Your Interview Intro
My name is Sikander Ali. I’m currently working as a DevOps Engineer at SignDevOps, where I manage AWS-based infrastructure, CI/CD pipelines, containerized deployments, automation, monitoring, and production troubleshooting.
My strongest hands-on experience is around AWS services such as EC2, ECS, App Runner, RDS, S3, CloudFront, Route 53, IAM, VPC, NAT Gateway, Load Balancers, CloudWatch, Terraform, Ansible, Docker, Kubernetes, GitHub Actions, GitLab CI/CD, Jenkins, Linux, Nginx, and monitoring systems.
For this role, I understand Codup needs someone who can own both DevOps and IT operations. My strongest fit is cloud infrastructure, Linux, CI/CD, automation, monitoring, and incident handling. I want to be transparent that my pfSense experience is not deep production-level yet, but I understand the networking concepts behind it: firewall rules, NAT, VLANs, VPNs, routing, and segmentation. Since I already work with AWS networking, I can ramp up quickly on pfSense in a structured way.
pfSense Gap Answer
I have not owned pfSense in a large production environment end-to-end yet. My hands-on networking experience has mainly been in AWS VPC design, subnets, route tables, NAT gateways, security groups, load balancers, DNS, and secure application connectivity.

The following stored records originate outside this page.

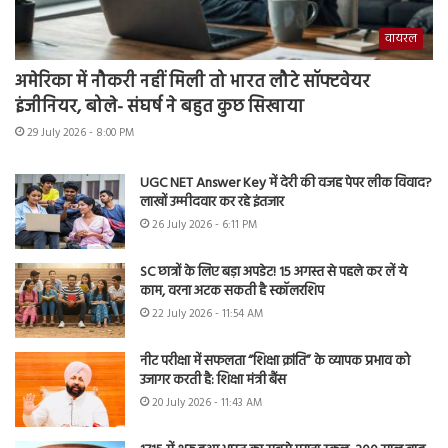
वायरल
अमेरिका में नौकरी नहीं मिली तो भारत लौटे सॉफ्टवेयर
इंजीनियर, बोले- संघर्ष ने बहुत कुछ सिखाया
29 July 2026 - 8:00 PM
UGC NET Answer Key में देरी की वजह पेपर लीक विवाद?
लाखों उम्मीदवार कर रहे इंतजार
26 July 2026 - 6:11 PM
SC छात्रों के लिए बड़ा अपडेट! 15 अगस्त से पहले कर लें ये
काम, वरना अटक सकती है स्कॉलरशिप
22 July 2026 - 11:54 AM
नीट परीक्षा में सफलता “शिक्षा क्रांति” के व्यापक प्रभाव को
उजागर करती है: शिक्षा मंत्री बैंस
20 July 2026 - 11:43 AM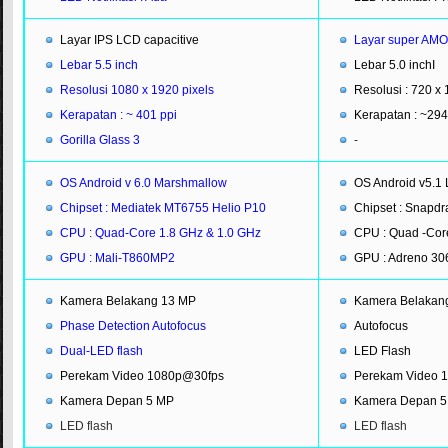
Layar IPS LCD capacitive
Layar super AMO
Lebar 5.5 inch
Lebar 5.0 inchI
Resolusi 1080 x 1920 pixels
Resolusi : 720 x 
Kerapatan : ~ 401 ppi
Kerapatan : ~294
Gorilla Glass 3
-
OS Android v 6.0 Marshmallow
OS Android v5.1 
Chipset : Mediatek MT6755 Helio P10
Chipset : Snapd
CPU : Quad-Core 1.8 GHz & 1.0 GHz
CPU : Quad -Cor
GPU : Mali-T860MP2
GPU : Adreno 30
Kamera Belakang 13 MP
Kamera Belakan
Phase Detection Autofocus
Autofocus
Dual-LED flash
LED Flash
Perekam Video 1080p@30fps
Perekam Video 
Kamera Depan 5 MP
Kamera Depan 5
LED flash
LED flash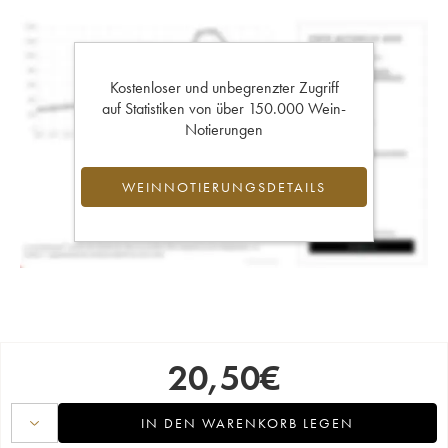
Kostenloser und unbegrenzter Zugriff
auf Statistiken von über 150.000 Wein-
Notierungen
WEINNOTIERUNGSDETAILS
20,50
€
IN DEN WARENKORB LEGEN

However, I understand pfSense concepts: WAN/LAN interfaces, firewall rule order, NAT, port forwarding, VLAN segmentation, DHCP, DNS resolver, VPN, and monitoring. I approach it like cloud networking: define zones, allow only required traffic, document rules, test source-to-destination, monitor logs, and keep rollback plans before changes.
If I joined, my first step would be to review the existing pfSense configuration, export backups, map VLANs and firewall rules, understand VPN users and site-to-site tunnels, check logs and alerts, then improve documentation, monitoring, and access control gradually.